◆ **Task statement**: Nothing but the records, transcribed exactly, should appear in the answer; leave the pictures out.

Raw data: Begin

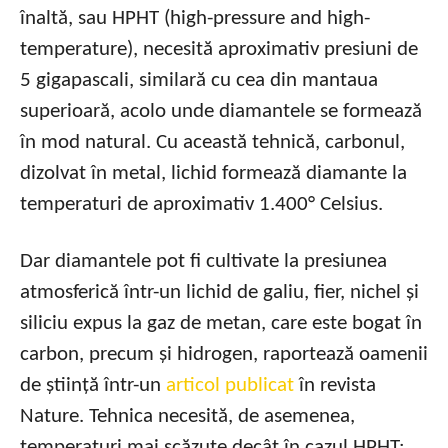
înaltă, sau HPHT (high-pressure and high-
temperature), necesită aproximativ presiuni de
5 gigapascali, similară cu cea din mantaua
superioară, acolo unde diamantele se formează
în mod natural. Cu această tehnică, carbonul,
dizolvat în metal, lichid formează diamante la
temperaturi de aproximativ 1.400° Celsius.
Dar diamantele pot fi cultivate la presiunea
atmosferică într-un lichid de galiu, fier, nichel și
siliciu expus la gaz de metan, care este bogat în
carbon, precum și hidrogen, raportează oamenii
de știință într-un
articol publicat
în revista
Nature. Tehnica necesită, de asemenea,
temperaturi mai scăzute decât în cazul HPHT:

Raw data: End

◆ **Response for this exercise**:
înaltă, sau HPHT (high-pressure and high-
temperature), necesită aproximativ presiuni de
5 gigapascali, similară cu cea din mantaua
superioară, acolo unde diamantele se formează
în mod natural. Cu această tehnică, carbonul,
dizolvat în metal, lichid formează diamante la
temperaturi de aproximativ 1.400° Celsius.
Dar diamantele pot fi cultivate la presiunea
atmosferică într-un lichid de galiu, fier, nichel și
siliciu expus la gaz de metan, care este bogat în
carbon, precum și hidrogen, raportează oamenii
de știință într-un
articol publicat
în revista
Nature. Tehnica necesită, de asemenea,
temperaturi mai scăzute decât în cazul HPHT:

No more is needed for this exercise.